To my surprise, all 20 of my students selected the visual abstract option for their multimodal transformation. This result raises an interesting question of the perception of choice. Naturally, if all students make the same decision to take on one option, an immediate concern is whether they felt they had another option. I did encourage them to consider the choice, given their practice writing an abstract, but it remained curious to me that they all made this selection. This option may have been viewed as more desirable because of the template, for example. If I were to offer this breadth of choices in the future with similar results, I would seek to more deeply analyze and discuss with students why they made this particular selection.

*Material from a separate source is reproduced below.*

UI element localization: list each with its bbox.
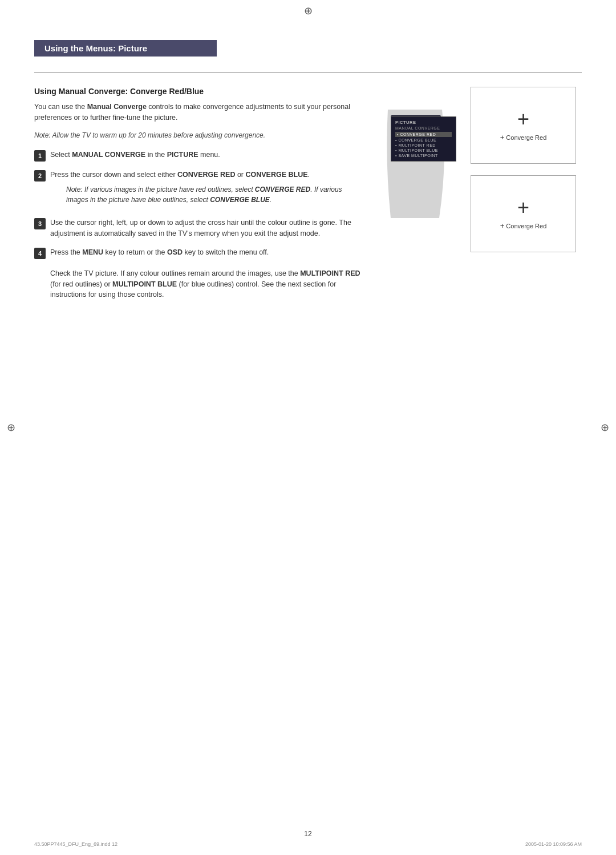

In this context, with the guidance of the templates and the assignment sheets, all of my students generated versions of the visual abstract that were attentive to their projects, indicative of salient design choices, and significant to their own developing positionalities and identities as scholars. Not only was I wholly encouraged by their investment in the project, I was humbled by their creativity and genuine feedback on how valuable they found the genre to be.

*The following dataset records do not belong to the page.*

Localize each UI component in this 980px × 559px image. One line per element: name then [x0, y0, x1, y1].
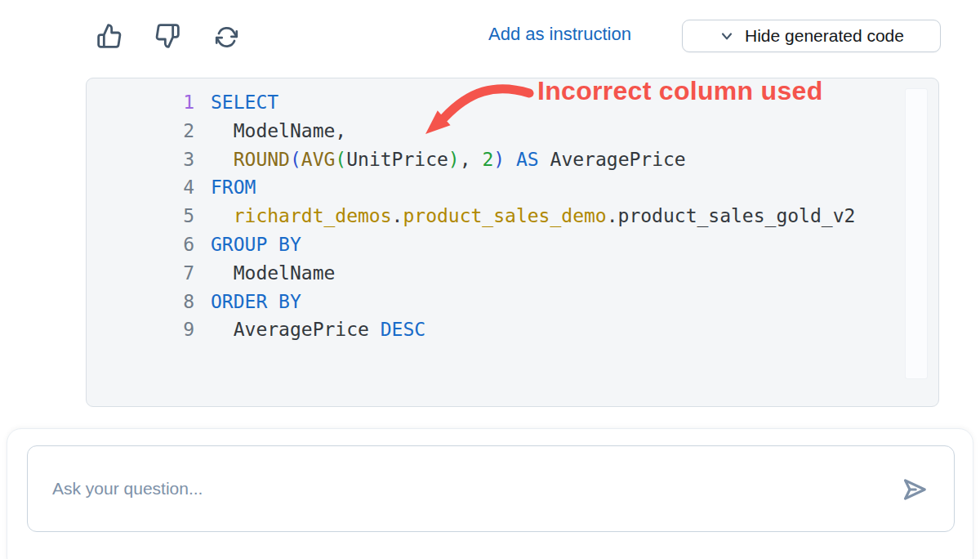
code-line: 3 ROUND(AVG(UnitPrice), 2) AS AveragePri…: [87, 145, 895, 174]
line-number: 6: [87, 230, 201, 259]
refresh-icon: [214, 25, 239, 50]
annotation-label: Incorrect column used: [537, 76, 823, 106]
code-text: AveragePrice DESC: [211, 315, 425, 344]
code-line: 6GROUP BY: [87, 230, 895, 259]
add-as-instruction-link[interactable]: Add as instruction: [488, 24, 631, 45]
ask-panel: [7, 428, 973, 559]
code-text: ModelName,: [211, 117, 346, 145]
send-button[interactable]: [896, 472, 930, 507]
code-line: 9 AveragePrice DESC: [87, 315, 895, 344]
assistant-panel: Add as instruction Hide generated code 1…: [0, 0, 980, 559]
thumbs-up-icon: [96, 23, 122, 49]
generated-code-block: 1SELECT2 ModelName,3 ROUND(AVG(UnitPrice…: [86, 78, 939, 407]
code-line: 4FROM: [87, 173, 895, 202]
send-icon: [898, 474, 929, 505]
code-text: ORDER BY: [211, 288, 301, 316]
thumbs-down-button[interactable]: [153, 21, 182, 51]
code-text: ROUND(AVG(UnitPrice), 2) AS AveragePrice: [211, 145, 686, 174]
thumbs-up-button[interactable]: [95, 21, 124, 51]
hide-generated-code-label: Hide generated code: [745, 26, 904, 46]
code-line: 5 richardt_demos.product_sales_demo.prod…: [87, 202, 895, 230]
code-text: richardt_demos.product_sales_demo.produc…: [211, 202, 855, 230]
code-scrollbar[interactable]: [905, 88, 928, 379]
line-number: 5: [87, 202, 201, 230]
refresh-button[interactable]: [212, 22, 241, 51]
code-text: GROUP BY: [211, 230, 301, 259]
line-number: 8: [87, 288, 201, 316]
thumbs-down-icon: [154, 23, 180, 49]
line-number: 9: [87, 315, 201, 344]
line-number: 1: [87, 88, 201, 117]
ask-question-input[interactable]: [27, 445, 955, 532]
code-text: SELECT: [211, 88, 278, 117]
code-text: FROM: [211, 173, 256, 202]
code-line: 8ORDER BY: [87, 288, 895, 316]
code-text: ModelName: [211, 259, 335, 288]
hide-generated-code-button[interactable]: Hide generated code: [682, 20, 941, 52]
code-line: 7 ModelName: [87, 259, 895, 288]
line-number: 3: [87, 145, 201, 174]
code-lines[interactable]: 1SELECT2 ModelName,3 ROUND(AVG(UnitPrice…: [87, 88, 895, 344]
line-number: 2: [87, 117, 201, 145]
line-number: 4: [87, 173, 201, 202]
chevron-down-icon: [719, 28, 735, 44]
line-number: 7: [87, 259, 201, 288]
code-line: 2 ModelName,: [87, 117, 895, 145]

In addition to the creation of their abstract, I asked students to formulate a short visual summary in which they engaged with their choices and rhetorical considerations in the making of their project, as well as where they saw this graphic appearing in the greater world. What I found in reflecting on their responses was a deeper engagement with rhetorical contexts and terms, a nuanced understanding of their research audience, and an acknowledgement of their own explorative imagination in seeing their research in a new form. And I was encouraged by how many of my students said they not only enjoyed the project, but that they would definitely engage with it in the future.
While there is still much to be learned and established about the visual abstract as a genre, I argue that the statistical evidence in engagement and enhancement of audience experience warrants significant attention in the context of rhetoric, writing, and technical communication studies. Further, and even more importantly, the lived evidence of the 20 students in my class—their enthusiasm, engagement, and positive response to this framing and assignment—indicates to me that this genre is teachable, intriguing, and rhetorically exigent. I hope that this framing is at least a valuable tool for consideration in the writing classroom, if not an applicable, flexible heuristic for engaging with an essential, mandatory genre in the future of research summary.
I want to thank Dr. Derek Mueller for his support, inspiration, and significant effort in developing my engagement with this genre. Without him, this work would not have come to fruition.